Due to their hormone-like characteristics, EDs mostly affect the endocrine system in an agonist- or antagonist-specific manner and can be classified according to their mechanisms of action. They influence puberty through their estrogenic, antiestrogenic, androgenic, antiandrogenic effects or through their direct effects on the gonadotropin-releasing hormone (GnRH). These chemicals may exert their estrogenic effects either directly by binding to estrogen receptors, increasing aromatase activity and increasing estrogen sensitivity or indirectly by their effect on GnRH, leading to an increase in endogenous estrogen production. All of these effects may result in precocious puberty. EDs produce antiestrogenic and androgenic effects through inhibition of aromatase enzyme activity and steroidogenic enzyme production. They display antiandrogenic effects via suppression of testicular steroidogenesis and androgen-receptor blockade. Thus, depending on their mechanism of action, EDs may lead to precocious puberty, to delayed puberty, or to sexual differentiation disorders (1,4,5,6,7,8,9,10,11). Classification of some of the EDs according to their mechanism of action is presented in Table 2.

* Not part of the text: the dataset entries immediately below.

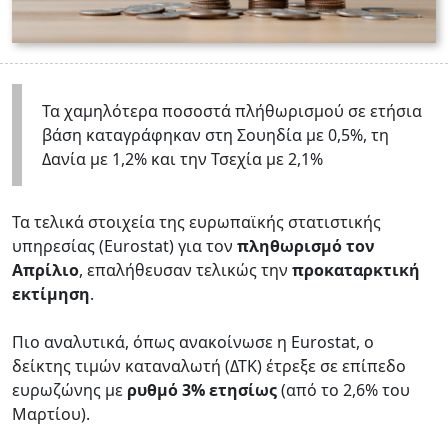
Τα χαμηλότερα ποσοστά πλήθωρισμού σε ετήσια
βάση καταγράφηκαν στη Σουηδία με 0,5%, τη
Δανία με 1,2% και την Τσεχία με 2,1%
Τα τελικά στοιχεία της ευρωπαϊκής στατιστικής
υπηρεσίας (Eurostat) για τον
πληθωρισμό τον
Απρίλιο
, επαλήθευσαν τελικώς την
προκαταρκτική
εκτίμηση
.
Πιο αναλυτικά, όπως ανακοίνωσε η Eurostat, ο
δείκτης τιμών καταναλωτή (ΔΤΚ) έτρεξε σε επίπεδο
ευρωζώνης με
ρυθμό 3% ετησίως
(από το 2,6% του
Μαρτίου).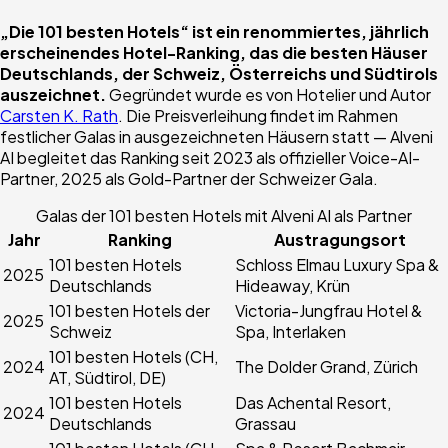
„Die 101 besten Hotels“ ist ein renommiertes, jährlich
erscheinendes Hotel-Ranking, das die besten Häuser
Deutschlands, der Schweiz, Österreichs und Südtirols
auszeichnet.
Gegründet wurde es von Hotelier und Autor
Carsten K. Rath
. Die Preisverleihung findet im Rahmen
festlicher Galas in ausgezeichneten Häusern statt — Alveni
AI begleitet das Ranking seit 2023 als offizieller Voice-AI-
Partner, 2025 als Gold-Partner der Schweizer Gala.
Galas der 101 besten Hotels mit Alveni AI als Partner
Jahr
Ranking
Austragungsort
101 besten Hotels
Schloss Elmau Luxury Spa &
2025
Deutschlands
Hideaway, Krün
101 besten Hotels der
Victoria-Jungfrau Hotel &
2025
Schweiz
Spa, Interlaken
101 besten Hotels (CH,
2024
The Dolder Grand, Zürich
AT, Südtirol, DE)
101 besten Hotels
Das Achental Resort,
2024
Deutschlands
Grassau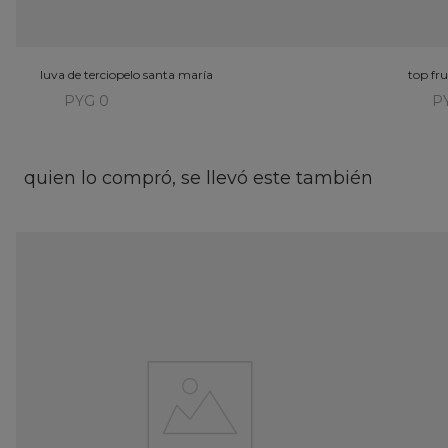
luva de terciopelo santa maría
top fru
PYG 0
P
quien lo compró, se llevó este también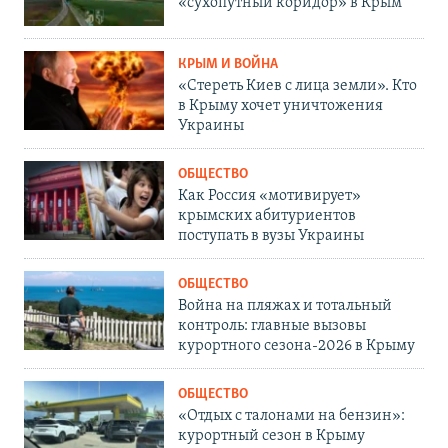
«сухопутный коридор» в Крым
КРЫМ И ВОЙНА
«Стереть Киев с лица земли». Кто
в Крыму хочет уничтожения
Украины
ОБЩЕСТВО
Как Россия «мотивирует»
крымских абитуриентов
поступать в вузы Украины
ОБЩЕСТВО
Война на пляжах и тотальный
контроль: главные вызовы
курортного сезона-2026 в Крыму
ОБЩЕСТВО
«Отдых с талонами на бензин»:
курортный сезон в Крыму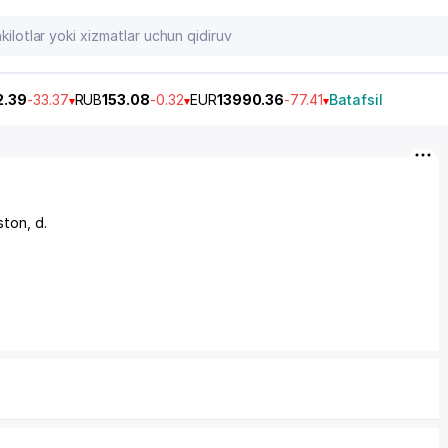
2.39
-33.37
RUB
153.08
-0.32
EUR
13990.36
-77.41
Batafsil
iston
, d.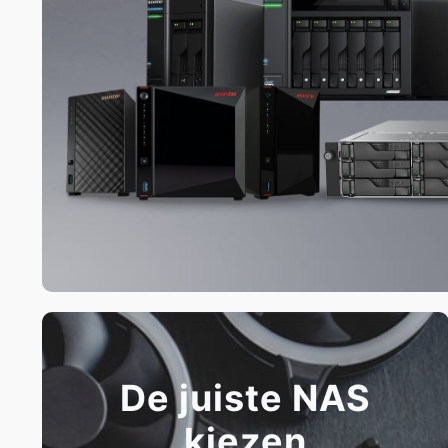
De juiste NAS
kiezen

由于其激素样特征，EDs大多以激动剂或拮抗剂特异性方式影响内分泌系统，并可以根据其作用机制进行分类。它们通过雌激素、抗雌激素、雄激素、抗雄激素作用或对促性腺激素释放激素（GnRH）的直接作用影响青春期。这些化学品可能直接通过与雌激素受体结合、增加芳香化酶活性和增加雌激素敏感性来发挥雌激素作用，或间接通过对GnRH的影响使内源性雌激素分泌增加，从而发挥其雌激素的作用。所有这些影响都可能导致性早熟的发生。EDs通过抑制芳香化酶活性和类固醇酶的产生而产生抗雌激素和雄激素作用。EDs通过抑制睾丸类固醇生成和阻断雄激素受体显示出抗雄激素的作用。因此，根据其作用机制，EDs可能导致性早熟、延迟青春期或性分化障碍（1,4,5,6,7,8,9,10,11）。表2根据EDs的作用机制进行了分类。

表2. 根据所列内分泌干扰物的作用机制对其进行分类
雌激素作用	二苯基二氯乙烷（DDT）及其代谢产物甲氧基氯甲基苯丙胺植物雌激素（高浓度）多氯联苯双酚A 硫丹二恶英
抗雌激素作用	植物性雌激素（低浓度）
雄激素作用	睾酮群勃龙醋酸酯
抗雄激素作用	邻苯二甲酸酯二氯二苯基三氯乙烷（DDT）长春唑林

Natural Endocrine Disruptors

天然内分泌干扰物

The best known chemicals in this group are phytoestrogens, which are relatively weak compared to endogenous estrogen. They are found in several nutrients that are frequently consumed in daily life (i.e. carrots, garlic, apple, coffee, cherry, parsley, legumes). Phytoestrogens have estrogenic effects when consumed in huge amounts and antiestrogenic effects at low concentrations (4,7,8).

该组中最著名的化学物质是植物雌激素，与内源性雌激素相比，植物雌激素的作用相对较弱。它们存在于日常生活中经常食用的几种营养物质中（即胡萝卜、大蒜、苹果、咖啡、樱桃、欧芹、豆类）。大量食用植物雌激素时具有雌激素作用，而在低浓度时具有抗雌激素作用（4,7,8）。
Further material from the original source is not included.